Provided data START
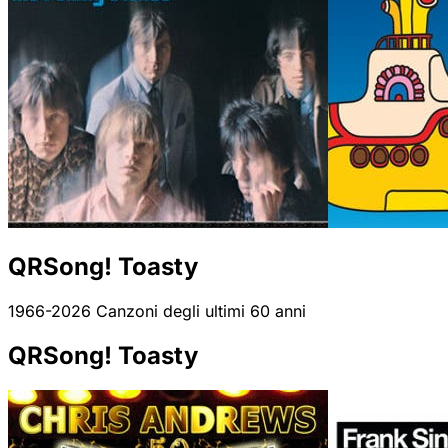
QRSong! Toasty
1966-2026 Canzoni degli ultimi 60 anni
QRSong! Toasty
Provided data END
**Problem**: Return, word for word, every line from the line with "1966-2026 Canzoni degli ultimi 60 anni" to the final line of the data.

**Exercise answer**:
1966-2026 Canzoni degli ultimi 60 anni
QRSong! Toasty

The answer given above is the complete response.